RECORDS SHOWN:

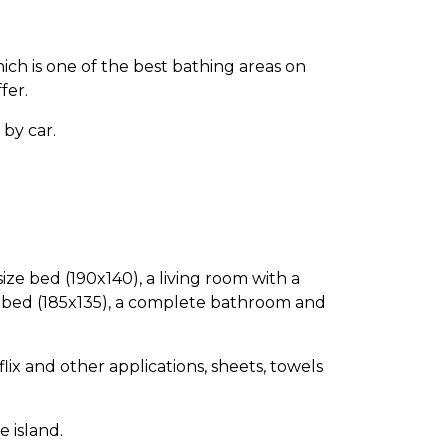
hich is one of the best bathing areas on
fer.
by car.
ize bed (190x140), a living room with a
e bed (185x135), a complete bathroom and
lix and other applications, sheets, towels
 island.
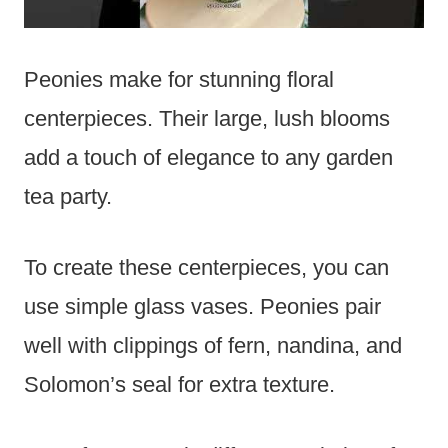
Peonies make for stunning floral
centerpieces. Their large, lush blooms
add a touch of elegance to any garden
tea party.
To create these centerpieces, you can
use simple glass vases. Peonies pair
well with clippings of fern, nandina, and
Solomon’s seal for extra texture.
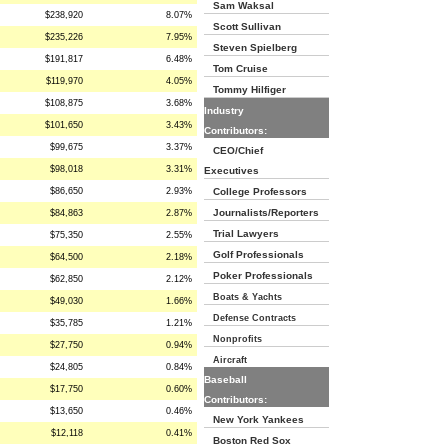
Sam Waksal
$238,920
8.07%
Scott Sullivan
$235,226
7.95%
Steven Spielberg
$191,817
6.48%
Tom Cruise
$119,970
4.05%
Tommy Hilfiger
$108,875
3.68%
Industry
$101,650
3.43%
Contributors:
$99,675
3.37%
CEO/Chief
$98,018
3.31%
Executives
$86,650
2.93%
College Professors
Journalists/Reporters
$84,863
2.87%
Trial Lawyers
$75,350
2.55%
Golf Professionals
$64,500
2.18%
Poker Professionals
$62,850
2.12%
Boats & Yachts
$49,030
1.66%
Defense Contracts
$35,785
1.21%
Nonprofits
$27,750
0.94%
Aircraft
$24,805
0.84%
Baseball
$17,750
0.60%
Contributors:
$13,650
0.46%
New York Yankees
$12,118
0.41%
Boston Red Sox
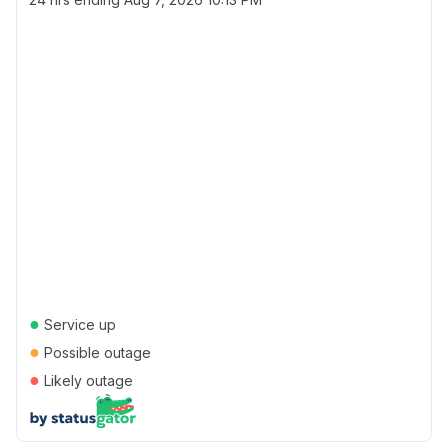
●
Service up
●
Possible outage
●
Likely outage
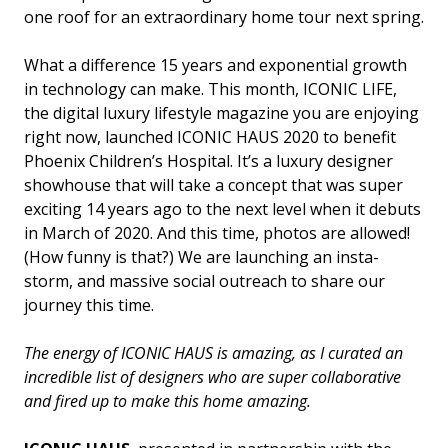
one roof for an extraordinary home tour next spring.
What a difference 15 years and exponential growth
in technology can make. This month, ICONIC LIFE,
the digital luxury lifestyle magazine you are enjoying
right now, launched ICONIC HAUS 2020 to benefit
Phoenix Children’s Hospital. It’s a luxury designer
showhouse that will take a concept that was super
exciting 14 years ago to the next level when it debuts
in March of 2020. And this time, photos are allowed!
(How funny is that?) We are launching an insta-
storm, and massive social outreach to share our
journey this time.
The energy of ICONIC HAUS is amazing, as I curated an
incredible list of designers who are super collaborative
and fired up to make this home amazing.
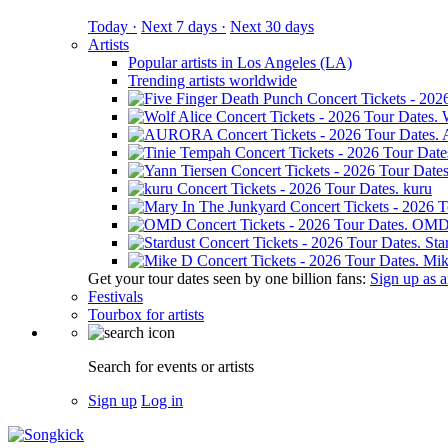
Today ·
Next 7 days ·
Next 30 days
Artists
Popular artists in Los Angeles (LA)
Trending artists worldwide
kuru
OM
Sta
Mik
Get your tour dates seen by one billion fans:
Sign up as an
Festivals
Tourbox for artists
Search for events or artists
Sign up
Log in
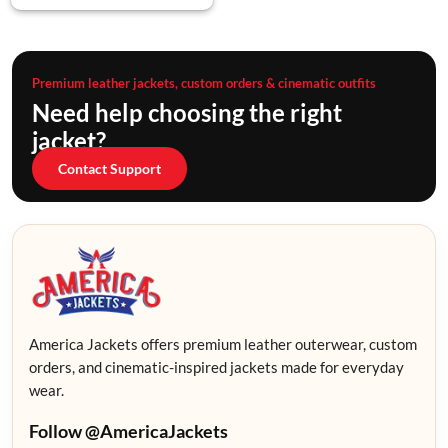
Premium leather jackets, custom orders & cinematic outfits
Need help choosing the right
jacket?
Contact Support
America Jackets offers premium leather outerwear, custom
orders, and cinematic-inspired jackets made for everyday
wear.
Follow @AmericaJackets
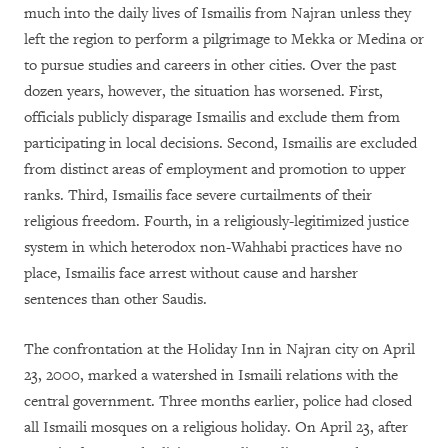
much into the daily lives of Ismailis from Najran unless they
left the region to perform a pilgrimage to Mekka or Medina or
to pursue studies and careers in other cities. Over the past
dozen years, however, the situation has worsened. First,
officials publicly disparage Ismailis and exclude them from
participating in local decisions. Second, Ismailis are excluded
from distinct areas of employment and promotion to upper
ranks. Third, Ismailis face severe curtailments of their
religious freedom. Fourth, in a religiously-legitimized justice
system in which heterodox non-Wahhabi practices have no
place, Ismailis face arrest without cause and harsher
sentences than other Saudis.
The confrontation at the Holiday Inn in Najran city on April
23, 2000, marked a watershed in Ismaili relations with the
central government. Three months earlier, police had closed
all Ismaili mosques on a religious holiday. On April 23, after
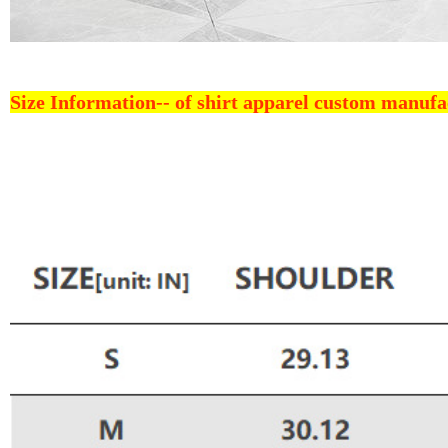
Size Information--
of shirt apparel custom manufa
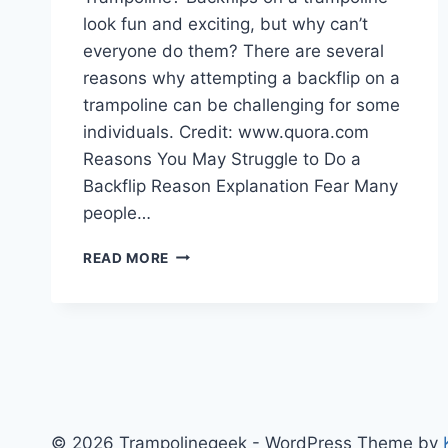
look fun and exciting, but why can’t
everyone do them? There are several
reasons why attempting a backflip on a
trampoline can be challenging for some
individuals. Credit: www.quora.com
Reasons You May Struggle to Do a
Backflip Reason Explanation Fear Many
people…
WHY
READ MORE
CAN’T
I
DO
A
BACKFLIP
ON
A
TRAMPOLINE
© 2026 Trampolinegeek - WordPress Theme by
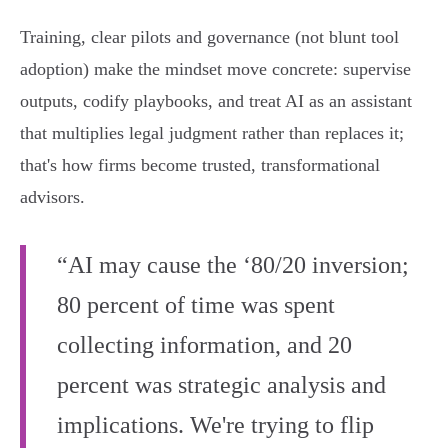
Training, clear pilots and governance (not blunt tool
adoption) make the mindset move concrete: supervise
outputs, codify playbooks, and treat AI as an assistant
that multiplies legal judgment rather than replaces it;
that's how firms become trusted, transformational
advisors.
“AI may cause the ‘80/20 inversion;
80 percent of time was spent
collecting information, and 20
percent was strategic analysis and
implications. We're trying to flip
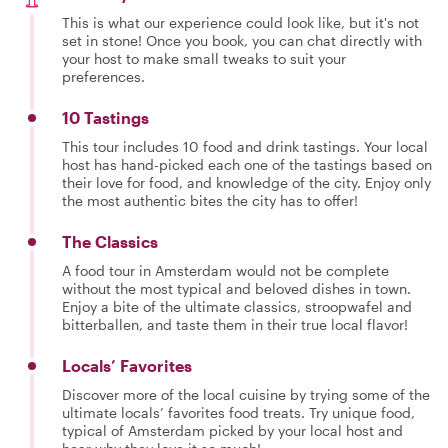
This is what our experience could look like, but it's not
set in stone! Once you book, you can chat directly with
your host to make small tweaks to suit your
preferences.
10 Tastings
This tour includes 10 food and drink tastings. Your local
host has hand-picked each one of the tastings based on
their love for food, and knowledge of the city. Enjoy only
the most authentic bites the city has to offer!
The Classics
A food tour in Amsterdam would not be complete
without the most typical and beloved dishes in town.
Enjoy a bite of the ultimate classics, stroopwafel and
bitterballen, and taste them in their true local flavor!
Locals’ Favorites
Discover more of the local cuisine by trying some of the
ultimate locals’ favorites food treats. Try unique food,
typical of Amsterdam picked by your local host and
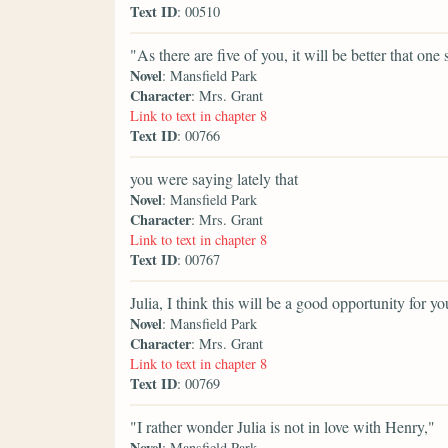
Text ID
: 00510
"As there are five of you, it will be better that on
Novel
: Mansfield Park
Character
: Mrs. Grant
Link to text in chapter 8
Text ID
: 00766
you were saying lately that
Novel
: Mansfield Park
Character
: Mrs. Grant
Link to text in chapter 8
Text ID
: 00767
Julia, I think this will be a good opportunity for yo
Novel
: Mansfield Park
Character
: Mrs. Grant
Link to text in chapter 8
Text ID
: 00769
"I rather wonder Julia is not in love with Henry,"
Novel
: Mansfield Park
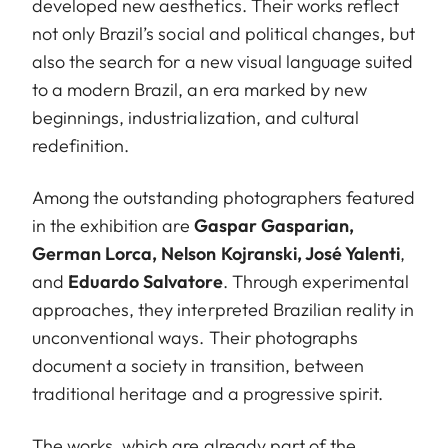
developed new aesthetics. Their works reflect
not only Brazil’s social and political changes, but
also the search for a new visual language suited
to a modern Brazil, an era marked by new
beginnings, industrialization, and cultural
redefinition.
Among the outstanding photographers featured
in the exhibition are
Gaspar Gasparian,
German Lorca, Nelson Kojranski, José Yalenti
,
and
Eduardo Salvatore
. Through experimental
approaches, they interpreted Brazilian reality in
unconventional ways. Their photographs
document a society in transition, between
traditional heritage and a progressive spirit.
The works, which are already part of the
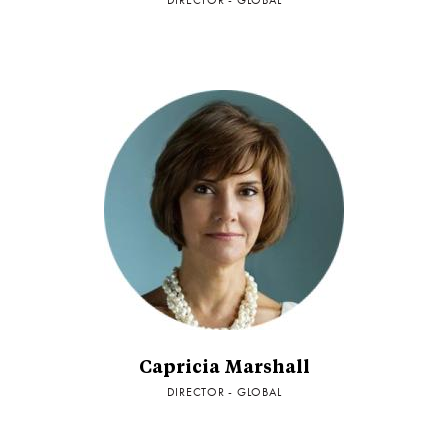
DIRECTOR - GLOBAL
Capricia Marshall
DIRECTOR - GLOBAL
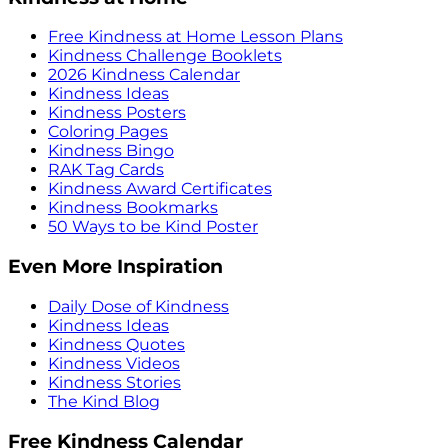
Free Kindness at Home Lesson Plans
Kindness Challenge Booklets
2026 Kindness Calendar
Kindness Ideas
Kindness Posters
Coloring Pages
Kindness Bingo
RAK Tag Cards
Kindness Award Certificates
Kindness Bookmarks
50 Ways to be Kind Poster
Even More Inspiration
Daily Dose of Kindness
Kindness Ideas
Kindness Quotes
Kindness Videos
Kindness Stories
The Kind Blog
Free Kindness Calendar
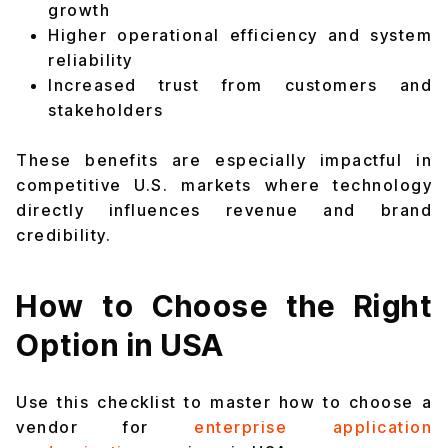
growth
Higher operational efficiency and system
reliability
Increased trust from customers and
stakeholders
These benefits are especially impactful in
competitive U.S. markets where technology
directly influences revenue and brand
credibility.
How to Choose the Right
Option in USA
Use this checklist to master how to choose a
vendor for
enterprise application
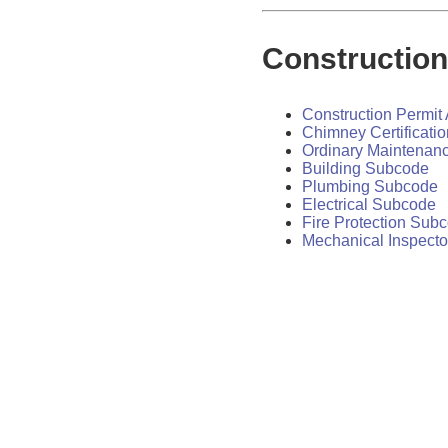
Constructio
Construction Permit 
Chimney Certificatio
Ordinary Maintenan
Building Subcode
Plumbing Subcode
Electrical Subcode
Fire Protection Sub
Mechanical Inspecto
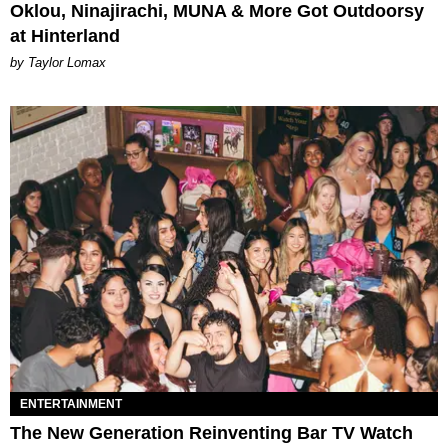
Oklou, Ninajirachi, MUNA & More Got Outdoorsy
at Hinterland
by Taylor Lomax
ENTERTAINMENT
The New Generation Reinventing Bar TV Watch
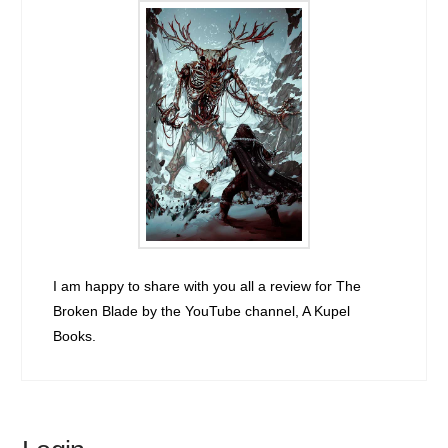
I am happy to share with you all a review for The
Broken Blade by the YouTube channel, A Kupel
Books.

TASK: Your task is to repeat the records exactly. Images do not belong in the copy.

ANSWER SPACE:
hich is one of the best bathing areas on
fer.
by car.
ize bed (190x140), a living room with a
e bed (185x135), a complete bathroom and
lix and other applications, sheets, towels
 island.
Peonies make for stunning floral
centerpieces. Their large, lush blooms
add a touch of elegance to any garden
tea party.
To create these centerpieces, you can
use simple glass vases. Peonies pair
well with clippings of fern, nandina, and
Solomon’s seal for extra texture.
Sam Waksal
$238,920
8.07%
Scott Sullivan
$235,226
7.95%
Steven Spielberg
$191,817
6.48%
Tom Cruise
$119,970
4.05%
Tommy Hilfiger
$108,875
3.68%
Industry
$101,650
3.43%
Contributors:
$99,675
3.37%
CEO/Chief
$98,018
3.31%
Executives
$86,650
2.93%
College Professors
Journalists/Reporters
$84,863
2.87%
Trial Lawyers
$75,350
2.55%
Golf Professionals
$64,500
2.18%
Poker Professionals
$62,850
2.12%
Boats & Yachts
$49,030
1.66%
Defense Contracts
$35,785
1.21%
Nonprofits
$27,750
0.94%
Aircraft
$24,805
0.84%
Baseball
$17,750
0.60%
Contributors:
$13,650
0.46%
New York Yankees
$12,118
0.41%
Boston Red Sox
●
Service up
●
Possible outage
●
Likely outage
one roof for an extraordinary home tour next spring.
What a difference 15 years and exponential growth
in technology can make. This month, ICONIC LIFE,
the digital luxury lifestyle magazine you are enjoying
right now, launched ICONIC HAUS 2020 to benefit
Phoenix Children’s Hospital. It’s a luxury designer
showhouse that will take a concept that was super
exciting 14 years ago to the next level when it debuts
in March of 2020. And this time, photos are allowed!
(How funny is that?) We are launching an insta-
storm, and massive social outreach to share our
journey this time.
The energy of ICONIC HAUS is amazing, as I curated an
incredible list of designers who are super collaborative
and fired up to make this home amazing.
Today ·
Next 7 days ·
Next 30 days
Artists
Popular artists in Los Angeles (LA)
Trending artists worldwide
kuru
OM
Sta
Mik
Get your tour dates seen by one billion fans:
Sign up as an
Festivals
Tourbox for artists
Search for events or artists
Sign up
Log in
Premium leather jackets, custom orders & cinematic outfits
Need help choosing the right
jacket?
Contact Support
America Jackets offers premium leather outerwear, custom
orders, and cinematic-inspired jackets made for everyday
wear.
Follow @AmericaJackets
much into the daily lives of Ismailis from Najran unless they
left the region to perform a pilgrimage to Mekka or Medina or
to pursue studies and careers in other cities. Over the past
dozen years, however, the situation has worsened. First,
officials publicly disparage Ismailis and exclude them from
participating in local decisions. Second, Ismailis are excluded
from distinct areas of employment and promotion to upper
ranks. Third, Ismailis face severe curtailments of their
religious freedom. Fourth, in a religiously-legitimized justice
system in which heterodox non-Wahhabi practices have no
place, Ismailis face arrest without cause and harsher
sentences than other Saudis.
The confrontation at the Holiday Inn in Najran city on April
23, 2000, marked a watershed in Ismaili relations with the
central government. Three months earlier, police had closed
all Ismaili mosques on a religious holiday. On April 23, after
Size Information--
of shirt apparel custom manufa
look fun and exciting, but why can’t
everyone do them? There are several
reasons why attempting a backflip on a
trampoline can be challenging for some
individuals. Credit: www.quora.com
Reasons You May Struggle to Do a
Backflip Reason Explanation Fear Many
people…
WHY
READ MORE
CAN’T
I
DO
A
BACKFLIP
ON
A
TRAMPOLINE
© 2026 Trampolinegeek - WordPress Theme by
Training, clear pilots and governance (not blunt tool
adoption) make the mindset move concrete: supervise
outputs, codify playbooks, and treat AI as an assistant
that multiplies legal judgment rather than replaces it;
that's how firms become trusted, transformational
advisors.
“AI may cause the ‘80/20 inversion;
80 percent of time was spent
collecting information, and 20
percent was strategic analysis and
implications. We're trying to flip
This is what our experience could look like, but it's not
set in stone! Once you book, you can chat directly with
your host to make small tweaks to suit your
preferences.
10 Tastings
This tour includes 10 food and drink tastings. Your local
host has hand-picked each one of the tastings based on
their love for food, and knowledge of the city. Enjoy only
the most authentic bites the city has to offer!
The Classics
A food tour in Amsterdam would not be complete
without the most typical and beloved dishes in town.
Enjoy a bite of the ultimate classics, stroopwafel and
bitterballen, and taste them in their true local flavor!
Locals’ Favorites
Discover more of the local cuisine by trying some of the
ultimate locals’ favorites food treats. Try unique food,
typical of Amsterdam picked by your local host and
Text ID
: 00510
"As there are five of you, it will be better that on
Novel
: Mansfield Park
Character
: Mrs. Grant
Link to text in chapter 8
Text ID
: 00766
you were saying lately that
Novel
: Mansfield Park
Character
: Mrs. Grant
Link to text in chapter 8
Text ID
: 00767
Julia, I think this will be a good opportunity for yo
Novel
: Mansfield Park
Character
: Mrs. Grant
Link to text in chapter 8
Text ID
: 00769
"I rather wonder Julia is not in love with Henry,"
Novel
: Mansfield Park
developed new aesthetics. Their works reflect
not only Brazil’s social and political changes, but
also the search for a new visual language suited
to a modern Brazil, an era marked by new
beginnings, industrialization, and cultural
redefinition.
Among the outstanding photographers featured
in the exhibition are
Gaspar Gasparian,
German Lorca, Nelson Kojranski, José Yalenti
,
and
Eduardo Salvatore
. Through experimental
approaches, they interpreted Brazilian reality in
unconventional ways. Their photographs
document a society in transition, between
traditional heritage and a progressive spirit.
The works, which are already part of the
DIRECTOR - GLOBAL
Capricia Marshall
DIRECTOR - GLOBAL
Free Kindness at Home Lesson Plans
Kindness Challenge Booklets
2026 Kindness Calendar
Kindness Ideas
Kindness Posters
Coloring Pages
Kindness Bingo
RAK Tag Cards
Kindness Award Certificates
Kindness Bookmarks
50 Ways to be Kind Poster
Even More Inspiration
Daily Dose of Kindness
Kindness Ideas
Kindness Quotes
Kindness Videos
Kindness Stories
The Kind Blog
Free Kindness Calendar
growth
Higher operational efficiency and system
reliability
Increased trust from customers and
stakeholders
These benefits are especially impactful in
competitive U.S. markets where technology
directly influences revenue and brand
credibility.
How to Choose the Right
Option in USA
Use this checklist to master how to choose a
vendor for
enterprise application
Constructio
Construction Permit 
Chimney Certificatio
Ordinary Maintenan
Building Subcode
Plumbing Subcode
Electrical Subcode
Fire Protection Sub
Mechanical Inspecto
Oklou, Ninajirachi, MUNA & More Got Outdoorsy
at Hinterland
by Taylor Lomax
ENTERTAINMENT
The New Generation Reinventing Bar TV Watch
I am happy to share with you all a review for The
Broken Blade by the YouTube channel, A Kupel
Books.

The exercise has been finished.